If the Taoiseach felt at all fatigued during a hectic day of EU meetings, he showed no sign of it. He finished the visit with the speech last night to the Institute of European affairs before flying home on the government jet.
Kenny was here in the cold and wet for talks on Ireland’s imminent presidency of the EU. With him were Tánaiste Eamon Gilmore and nine other Government luminaries.
Ministers gathered in Ireland’s permanent representation to the EU on Rue Froissart before being ferried up the street in Volkswagen people-carriers to the Berlaymont base of the EU Commission.
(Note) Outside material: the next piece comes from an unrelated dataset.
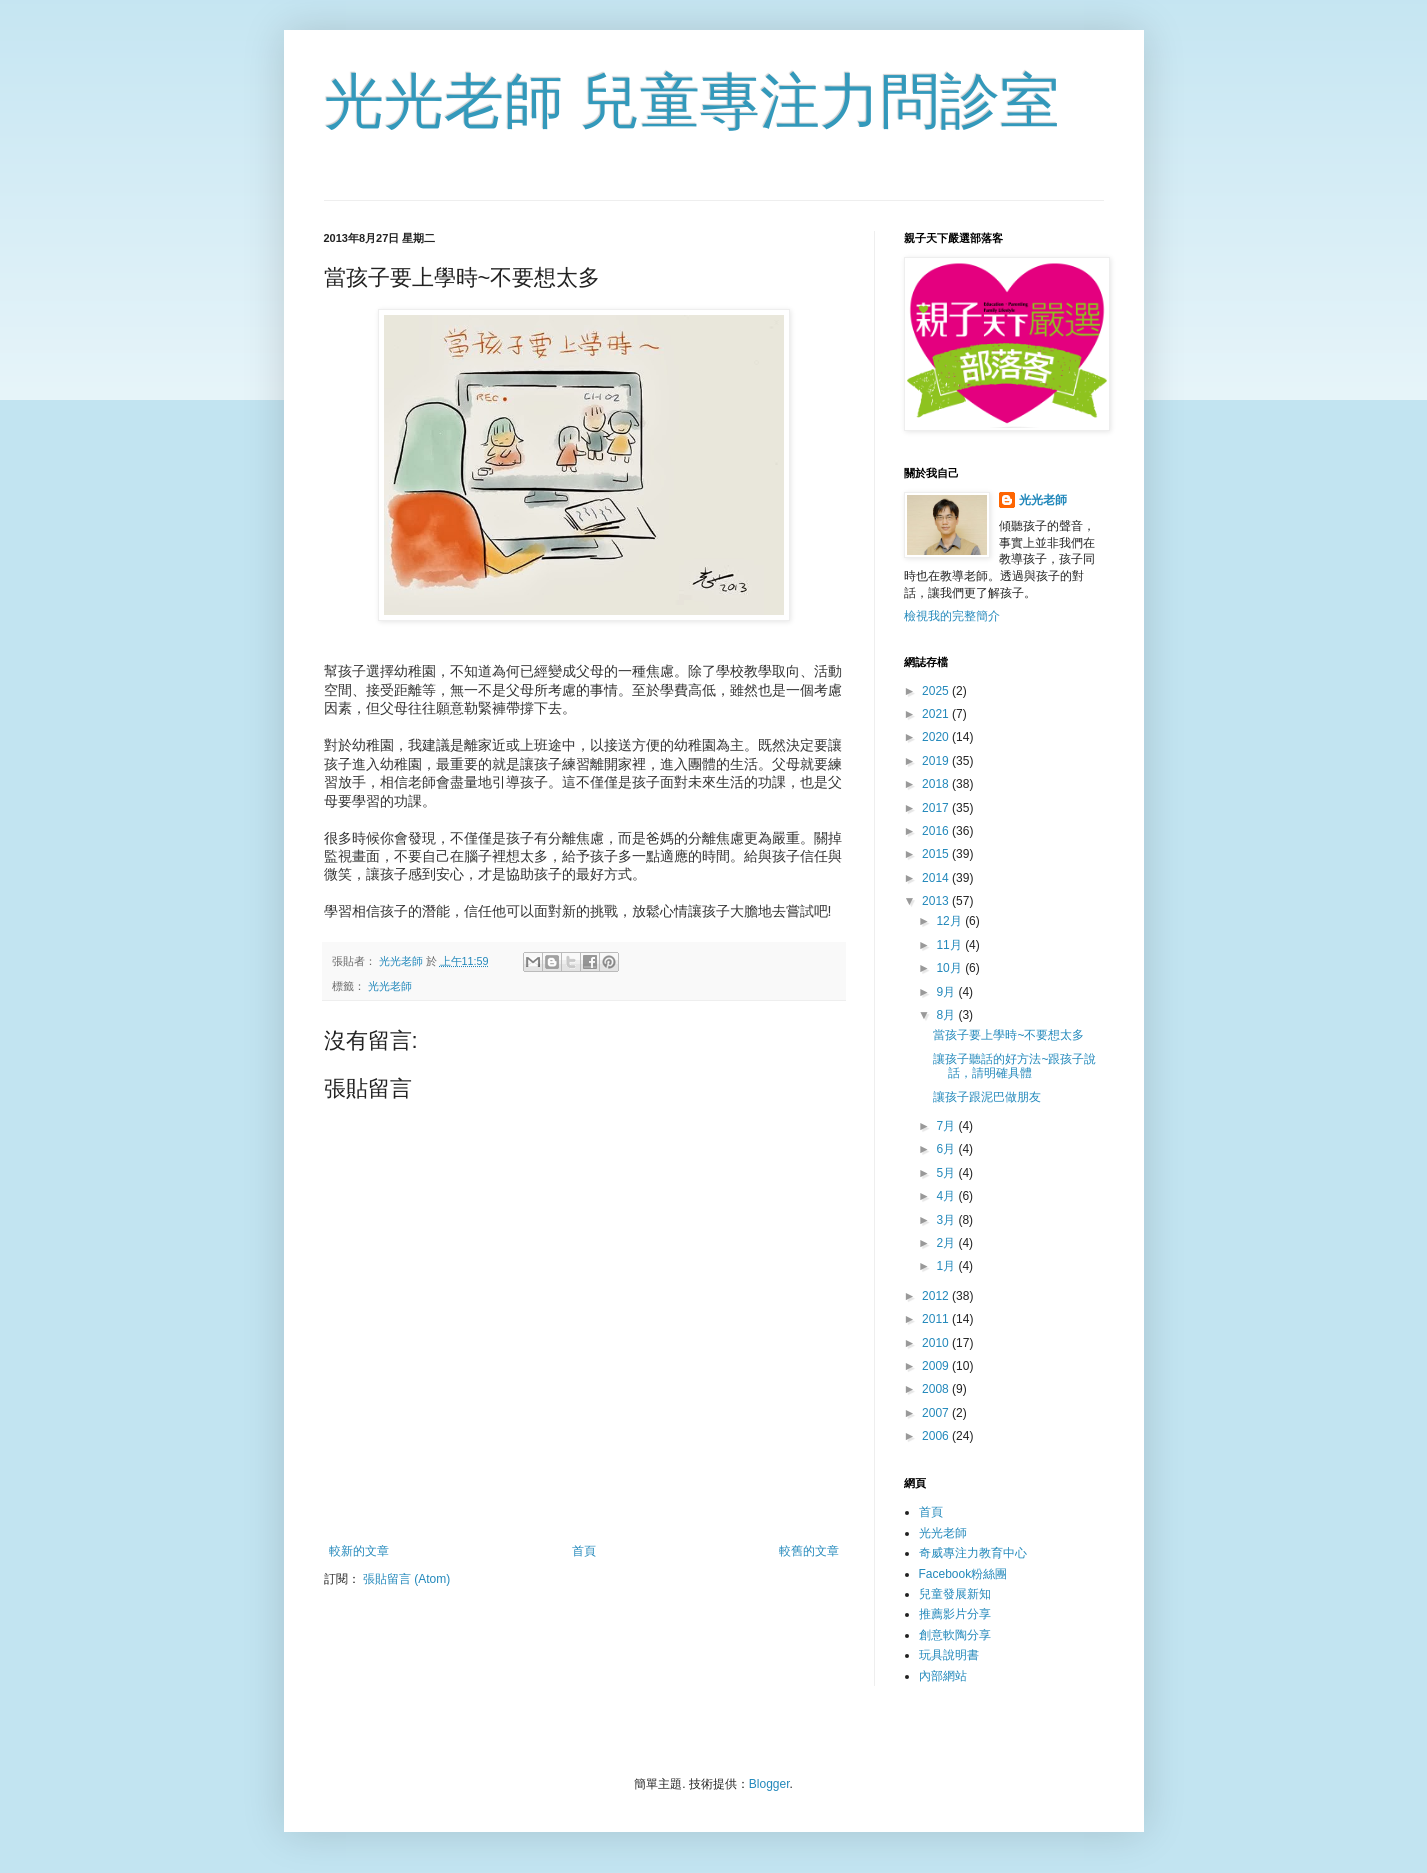 This screenshot has width=1427, height=1873. I want to click on 較舊的文章, so click(809, 1551).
Michael Noonan was in the room next to where the Taoiseach and Tánaiste gave a press conference. Joan Burton sat in the lobby under a portrait of President Michael D Higgins.
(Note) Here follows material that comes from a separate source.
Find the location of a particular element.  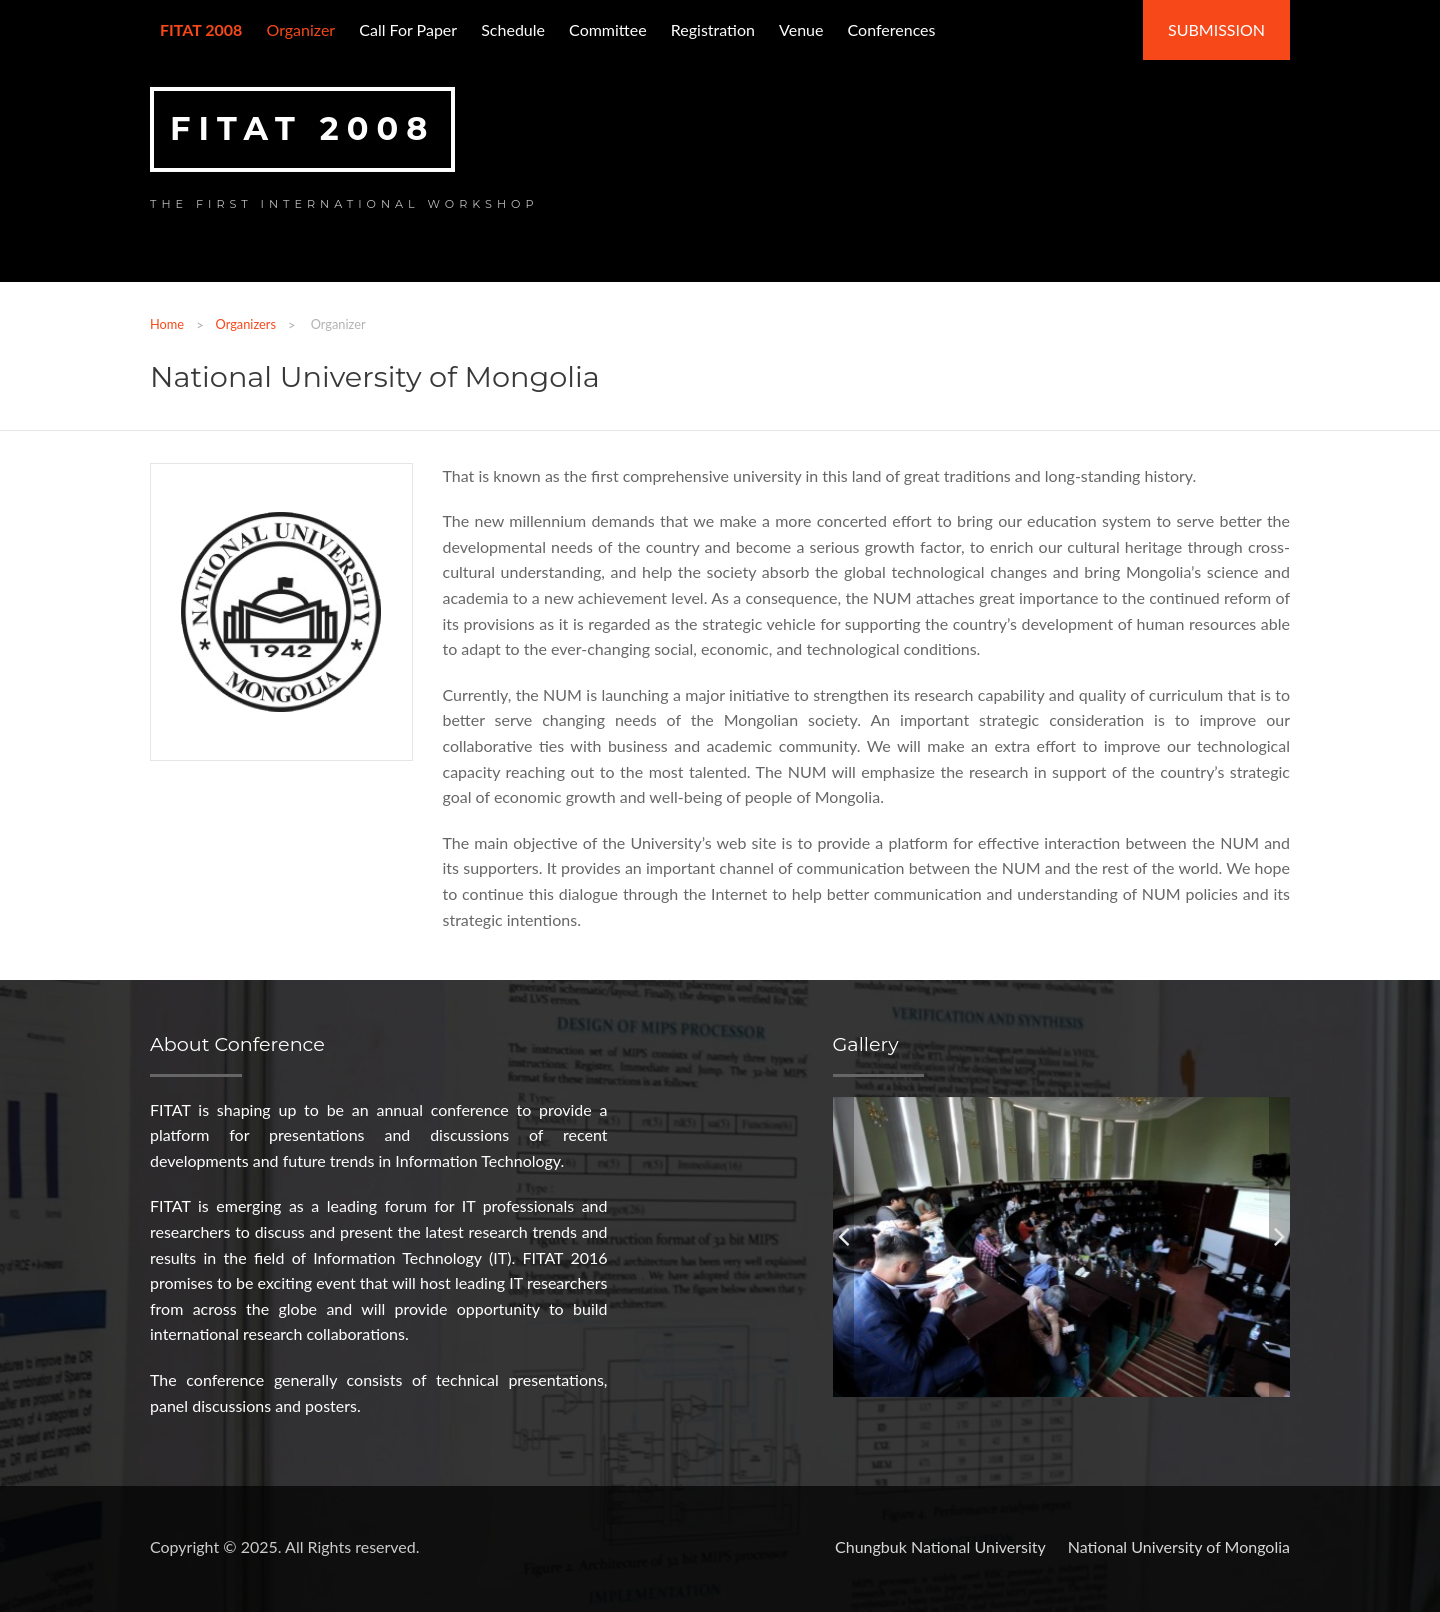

Absent from the group was Minister for Health James Reilly, whose problems flared up again with the disclosure of his link to Balbriggan developer Séamus Murphy. While the embattled Reilly doggedly fought his ground in Dublin, the Taoiseach went on the offensive in Brussels in pursuit of that elusive bank debt deal. The official position, of course, was that the delegation was in town primarily to discuss Ireland’s preparations for its prime role in EU affairs next year. “This is regarded by us as a real curtain-raiser for the Irish presidency on the 1st of January,” Kenny said.
Moments later, he would say that he had not come to Brussels for deep talks on the banking question. “It’s not a case of having a substantive discussion about bank debt or debt sustainability today.” But the Taoiseach still laid down a marker for those in the German, Dutch and Finnish governments who would deny Ireland relief on legacy bank assets.
“Clearly, the decision of the European Council was based on fact and on the evidence before the eyes of the leaders of the 27 and it wasn’t in my view based on problems that might arise some time in the future,” he said.
“Clearly, there are problems with a number of countries and those problems have arisen over a past period of time so in that sense the understanding here was that the decision of the council was to deal with problems on the table now and that have arisen in the past.”